Telomeres, the ends of the linear DNA molecules in human chromosomes, exhibit
both high levels of repetitive DNA composition and cloning instability. In addition,
extensive heterogeneity exists in these regions between various individuals.
Half-YAC clones are uniquely suited as starting material for the sequence analysis
of human telomeric regions. The inability to clone the extreme end of human
chromosomes in bacterial vectors, including BACs, is well known. Due to the
lack of appropriate restriction sites in the terminal (TTAGGG)n regions, as
well as the necessary size selection involved in BAC library construction, the
most terminal BAC clones will be 20-200Kb from the true DNA ends. By functional
complementation in yeast, however, the true human telomeric end can be cloned.
To date, 44 of the 46 unique human telomeres have been obtained as half-YACs.

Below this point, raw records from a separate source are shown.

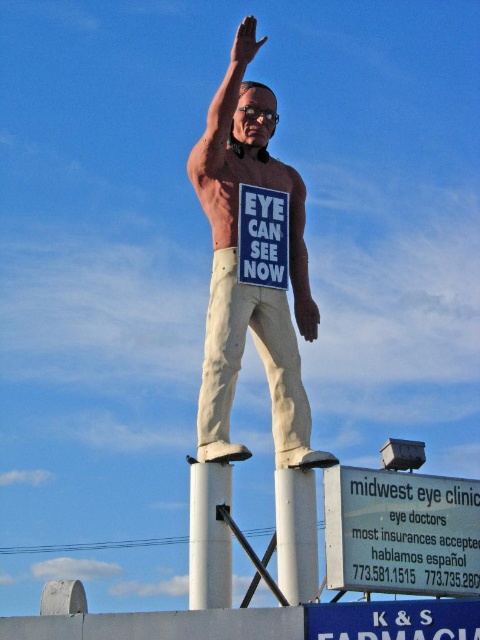 Between matte orange shirt at center and white matte signboard at center, which one is positioned lower?

white matte signboard at center

Can you confirm if matte orange shirt at center is wider than white matte signboard at center?

Yes.

At what (x,y) coordinates should I click in order to perform the action: click on matte orange shirt at center. Please return your answer as a coordinate pair (x, y). Looking at the image, I should click on (236, 269).

Does matte orange shirt at center appear under white painted metal pole at center?

No, matte orange shirt at center is not below white painted metal pole at center.

Between matte orange shirt at center and white painted metal pole at center, which one appears on the right side from the viewer's perspective?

Using RARE (RecA-Assisted Restriction Endonuclease) cleavage, 22 of these telomere
half-YAC clones (representing the telomeres of human chromosomes 1p,1q,2p,2q,4p,6q,7p,7q,8p,8q,9p,11p,12q,13q,14q,16p,17p,17q,18p,18q,19p,and
21q) have now been confirmed to represent the true telomere. Further, the majority
of these YAC clones have been integrated with the BAC contigs being used for
large-scale sequencing (either by hybridization of DNA probes with these BAC
libraries or by DNA sequence matches). Given the new goals of the Human Genome
Project, we have initiated framework sequencing on these clones, as well as
the most terminal BACs identified from our chromosome 5 mapping project (Peterson
et.al., Genome Res 9, 1250-1267, 1999). A combination of cosmid and plasmid
end sequence analysis, combined with extensive restriction enzyme mapping of
the original YAC, results in highly ordered framework sequences. To date, framework
sequence of 17 half-YAC clones has been completed (1q,2p,2q,7p,7q,8p,9q,10p,10q,11p,11q,13q,15q,16q,17p,18p,and
18q), as well as the most distal BAC localized to 5p. An important QC/QA aspect
of our sequence analysis is the extensive confirmation of the sequence against
genomic DNA by PCR-resequencing, and somatic cell hybrid mapping. This analysis
has uncovered extensive polymorphism in these regions, including SNPs, VNTRs,
and widespread genomic rearrangements and duplications. Despite this complicated
repetitive genomic organization, many confirmed and putative protein coding
regions are found as well.
Many of the techniques used successfully to map and sequence human telomeric
regions (especially RARE cleavage) should be applicable to other human ECRs,
including centromeric regions. Given the high level of polymorphism uncovered,
however, it is proposed that extensive human population sampling and primate
DNA characterization be incorporated into such studies.